I think there's probably some convoluted way to do this. First thing you'll
have to do is flatten your data.
data1 = A, B
_____
X, X1
X, X2
Y, Y1
Y, Y2
Y, Y3
Then do a join by "B" onto you second dataset. This should produce the
following
data2 = data1::A, data1::B, data2::A, data2::B, data2::C (I'm assuming data
set has exactly 4 columns).
_______________
X, X1, X1, 4, 5, 6
X, X2, X2, 3, 7, 3
Now do a group by data1::A to get
{X, {(X, X1, X1, 4, 5, 6), (X, X2, X2, 3, 7, 3), ...}}
{Y, {(Y, Y1, Y1, ...), (Y, Y2, Y2, ...), ...}}
This is as far as I got, I'm not sure if there's a built-in UDF to
transform that into what you're looking for. I thought maybe BagToTuple,
but it will return a single tuple with all elements of all tuples in the
bag. If the above data format supports your use cases, you're done. If not,
you can write a UDF to transform it into the required format.

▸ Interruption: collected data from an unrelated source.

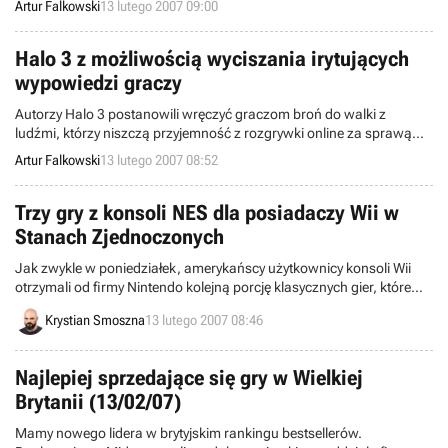
Artur Falkowski
13 lutego 2007 09:00
twórców, stać się tym dla gier, czym iTunes jest dla muzyki.
Halo 3 z możliwością wyciszania irytujących
wypowiedzi graczy
Autorzy Halo 3 postanowili wręczyć graczom broń do walki z
ludźmi, którzy niszczą przyjemność z rozgrywki online za sprawą
zarzucania kanału komunikacyjnego niezbyt inteligentnymi tekstami.
Artur Falkowski
13 lutego 2007 08:52
W najnowszej części przygód Master Chiefa będzie ich można
szybko i łatwo wyciszyć. Wspomniana opcja nie będzie gryzła się z
możliwością blokowania wypowiedzi danego użytkownika z
Trzy gry z konsoli NES dla posiadaczy Wii w
poziomu dashboarda.
Stanach Zjednoczonych
Jak zwykle w poniedziałek, amerykańscy użytkownicy konsoli Wii
otrzymali od firmy Nintendo kolejną porcję klasycznych gier, które
można ściągnąć za pośrednictwem usługi Virtual Console.
Krystian Smoszna
13 lutego 2007 08:46
Najlepiej sprzedające się gry w Wielkiej
Brytanii (13/02/07)
Mamy nowego lidera w brytyjskim rankingu bestsellerów.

On Wed, Sep 4, 2013 at 4:39 PM, F. Jerrell Schivers
<[email protected]>wrote:
Howdy folks,
Let's say I have a set of data that looks like this:
X, (X1, X2)
Y, (Y1, Y2, Y3)
So there could be an unknown number of members of each tuple per row.
I also have a second set of data that looks like this:
X1, 4, 5, 6
X2, 3, 7, 3
I'd like to join these such that I get:
X, (X1, 4, 5, 6), (X2, 3, 7, 3)
Y, (Y1, etc), (Y2, etc), (Y3, etc)
Is this possible with Pig?
Thanks,
Jerrell